[ENTRIES SHOWN]
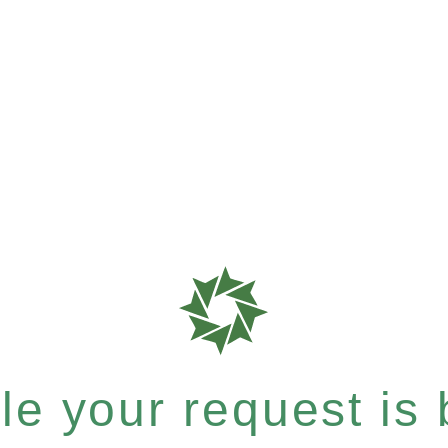
e your request is b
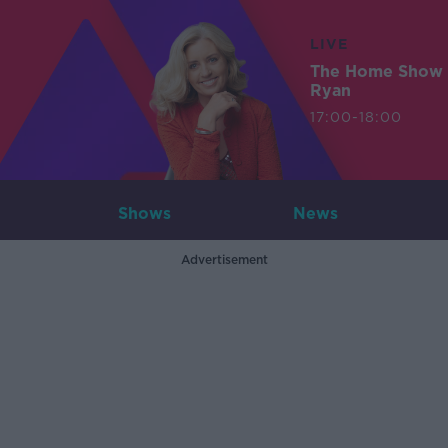
LIVE
The Home Show 
Ryan
17:00-18:00
Shows
News
Advertisement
[/ENTRIES SHOWN]
Your output must contain exactly the lines from the one containing "The Home Show" to the final line of the data above, and no other text.

The Home Show 
Ryan
17:00-18:00
Shows
News
Advertisement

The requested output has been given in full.